There is described hereinafter the case of performing the scan test against a semiconductor device built on one sheet of LSI chip, for example, the LSI_A shown in FIG. 1.
First, the flip-flops 30a, 30b, and 30c with the scan function attached thereto are each actuated in the scan mode, and concurrently, a predetermined test pattern from outside the logic circuit is inputted thereto from a test data input terminal TDI_A prepared as an external terminal. Next, the flip-flops 30a, 30b, and 30c are set to the normal operation mode, and the combinational logic circuits A, B, and D are actuated. Then, an output of the combinational logic circuit D is fetched by the flip-flops. Thereafter, the flip-flops 30a, 30b, and 30c are again set to the normal operation mode, and respective values fetched by the flip-flops 30f, 30g, with the three-dimensional scan function attached thereto, respectively, are observed from outside the logic circuit by use of a test data output terminal TDO_A prepared as an external terminal.

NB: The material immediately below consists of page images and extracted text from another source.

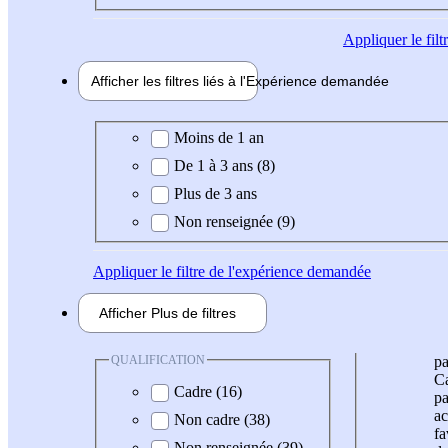
Appliquer
le fil
Afficher les filtres liés à l'
Expérience
demandée
Expérience demandée
Moins de 1 an
De 1 à 3 ans (8)
Plus de 3 ans
Non renseignée (9)
Appliquer
le filtre de l'expérience demandée
Afficher
Plus de
filtres
QUALIFICATION
pa
Ca
Cadre (16)
pa
ac
Non cadre (38)
fa
Non renseignée (39)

As a technology for expanding application of the scan test to the plural LSIs, there have been disclosed techniques whereby respective test data input terminals of plural chips, and respective test data output terminals of the plural chips are connected with each other in a such way as to resemble the beads strung on thread, as shown in, for example, Patent Literature 1, and techniques whereby a branch interconnection is provided before and after respective test data input terminals as well as respective test data output terminals, as shown in, for example, Patent Literature 2.